ASSIGNED TASK: Find all the lines in the entries below that hold the word "Coritiba" and copy them.

EXTRACTED INFORMATION:
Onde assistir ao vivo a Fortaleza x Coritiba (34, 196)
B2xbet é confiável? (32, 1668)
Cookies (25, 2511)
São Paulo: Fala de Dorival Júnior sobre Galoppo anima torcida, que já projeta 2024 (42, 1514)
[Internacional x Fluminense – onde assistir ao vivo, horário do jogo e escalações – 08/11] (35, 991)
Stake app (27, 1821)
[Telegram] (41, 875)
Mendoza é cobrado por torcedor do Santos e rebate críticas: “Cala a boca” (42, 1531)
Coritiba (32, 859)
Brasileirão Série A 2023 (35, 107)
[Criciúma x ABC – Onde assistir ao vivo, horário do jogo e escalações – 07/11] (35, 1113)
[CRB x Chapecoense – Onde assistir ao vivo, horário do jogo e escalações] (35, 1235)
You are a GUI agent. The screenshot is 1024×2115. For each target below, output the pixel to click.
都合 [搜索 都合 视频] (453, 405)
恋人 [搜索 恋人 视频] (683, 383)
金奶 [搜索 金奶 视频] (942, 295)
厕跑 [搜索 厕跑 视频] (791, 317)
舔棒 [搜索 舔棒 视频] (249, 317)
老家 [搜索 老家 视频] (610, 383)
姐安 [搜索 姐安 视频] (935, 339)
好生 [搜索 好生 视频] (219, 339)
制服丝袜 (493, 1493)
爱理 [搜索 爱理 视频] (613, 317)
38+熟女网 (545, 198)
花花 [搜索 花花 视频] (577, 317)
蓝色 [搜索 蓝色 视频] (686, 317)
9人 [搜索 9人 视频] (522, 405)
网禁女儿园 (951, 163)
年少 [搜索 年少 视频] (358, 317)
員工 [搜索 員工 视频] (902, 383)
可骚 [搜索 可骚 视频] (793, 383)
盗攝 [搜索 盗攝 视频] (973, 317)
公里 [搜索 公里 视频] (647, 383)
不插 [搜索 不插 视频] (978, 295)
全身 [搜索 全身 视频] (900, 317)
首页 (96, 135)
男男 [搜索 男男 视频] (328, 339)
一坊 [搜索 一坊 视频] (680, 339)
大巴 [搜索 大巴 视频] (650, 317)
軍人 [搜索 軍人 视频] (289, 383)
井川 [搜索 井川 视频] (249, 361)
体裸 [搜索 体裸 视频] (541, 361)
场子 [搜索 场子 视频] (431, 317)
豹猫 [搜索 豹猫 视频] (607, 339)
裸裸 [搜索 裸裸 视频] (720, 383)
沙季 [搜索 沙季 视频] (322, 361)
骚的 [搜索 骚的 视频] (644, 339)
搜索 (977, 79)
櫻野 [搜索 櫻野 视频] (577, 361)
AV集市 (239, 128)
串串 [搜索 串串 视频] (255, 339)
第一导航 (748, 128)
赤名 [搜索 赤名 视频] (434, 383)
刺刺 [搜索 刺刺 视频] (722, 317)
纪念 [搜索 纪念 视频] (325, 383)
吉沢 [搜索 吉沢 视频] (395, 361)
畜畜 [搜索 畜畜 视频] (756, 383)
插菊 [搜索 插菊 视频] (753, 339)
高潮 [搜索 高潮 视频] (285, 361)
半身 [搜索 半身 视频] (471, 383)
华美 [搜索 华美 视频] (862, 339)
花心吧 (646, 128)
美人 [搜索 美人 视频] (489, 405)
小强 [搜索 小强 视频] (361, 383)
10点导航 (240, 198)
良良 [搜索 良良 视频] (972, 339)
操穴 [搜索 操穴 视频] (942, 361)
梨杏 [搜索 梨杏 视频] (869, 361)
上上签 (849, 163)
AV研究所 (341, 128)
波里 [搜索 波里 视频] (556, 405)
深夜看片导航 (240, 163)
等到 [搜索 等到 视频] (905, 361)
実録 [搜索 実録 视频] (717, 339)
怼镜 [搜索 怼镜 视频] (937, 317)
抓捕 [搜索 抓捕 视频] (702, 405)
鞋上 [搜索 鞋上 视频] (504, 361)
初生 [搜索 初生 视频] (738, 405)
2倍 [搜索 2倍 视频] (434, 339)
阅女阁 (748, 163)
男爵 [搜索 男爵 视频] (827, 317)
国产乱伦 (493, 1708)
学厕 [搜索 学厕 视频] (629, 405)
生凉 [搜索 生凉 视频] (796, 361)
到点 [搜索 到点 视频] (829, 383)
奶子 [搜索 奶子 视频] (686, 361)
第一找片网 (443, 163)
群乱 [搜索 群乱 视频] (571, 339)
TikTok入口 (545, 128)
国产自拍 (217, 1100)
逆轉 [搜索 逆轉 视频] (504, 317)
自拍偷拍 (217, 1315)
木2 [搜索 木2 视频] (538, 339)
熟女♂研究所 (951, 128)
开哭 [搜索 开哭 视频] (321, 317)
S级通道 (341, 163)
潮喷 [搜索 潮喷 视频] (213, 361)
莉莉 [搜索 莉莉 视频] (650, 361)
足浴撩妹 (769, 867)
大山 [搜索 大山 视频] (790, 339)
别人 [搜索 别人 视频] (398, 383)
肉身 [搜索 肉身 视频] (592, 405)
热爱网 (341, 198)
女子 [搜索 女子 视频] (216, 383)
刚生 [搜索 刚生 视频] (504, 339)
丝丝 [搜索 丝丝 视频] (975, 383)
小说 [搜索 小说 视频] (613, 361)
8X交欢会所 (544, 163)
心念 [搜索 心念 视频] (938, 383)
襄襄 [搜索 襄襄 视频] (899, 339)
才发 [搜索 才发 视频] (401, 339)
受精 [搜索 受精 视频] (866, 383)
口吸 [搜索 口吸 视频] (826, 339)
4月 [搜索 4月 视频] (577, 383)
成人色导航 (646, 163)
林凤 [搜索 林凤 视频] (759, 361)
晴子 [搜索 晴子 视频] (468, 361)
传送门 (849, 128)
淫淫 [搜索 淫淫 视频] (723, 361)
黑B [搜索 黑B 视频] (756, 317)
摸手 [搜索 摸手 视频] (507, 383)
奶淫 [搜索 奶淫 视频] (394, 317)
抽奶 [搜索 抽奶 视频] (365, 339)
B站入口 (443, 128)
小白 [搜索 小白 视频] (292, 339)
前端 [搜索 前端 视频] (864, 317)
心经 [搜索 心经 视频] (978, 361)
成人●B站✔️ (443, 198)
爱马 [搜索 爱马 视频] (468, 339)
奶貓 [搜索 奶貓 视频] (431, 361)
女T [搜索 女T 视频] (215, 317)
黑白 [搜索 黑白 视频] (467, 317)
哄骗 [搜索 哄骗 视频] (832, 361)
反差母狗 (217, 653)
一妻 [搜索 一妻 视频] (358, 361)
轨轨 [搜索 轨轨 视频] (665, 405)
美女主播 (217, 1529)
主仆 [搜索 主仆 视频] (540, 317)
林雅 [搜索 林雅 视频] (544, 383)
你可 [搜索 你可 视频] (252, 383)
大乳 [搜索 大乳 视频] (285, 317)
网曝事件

SOLUTION TO THE PROBLEM:
Onde assistir ao vivo a Fortaleza x Coritiba (34, 196)
Coritiba (32, 859)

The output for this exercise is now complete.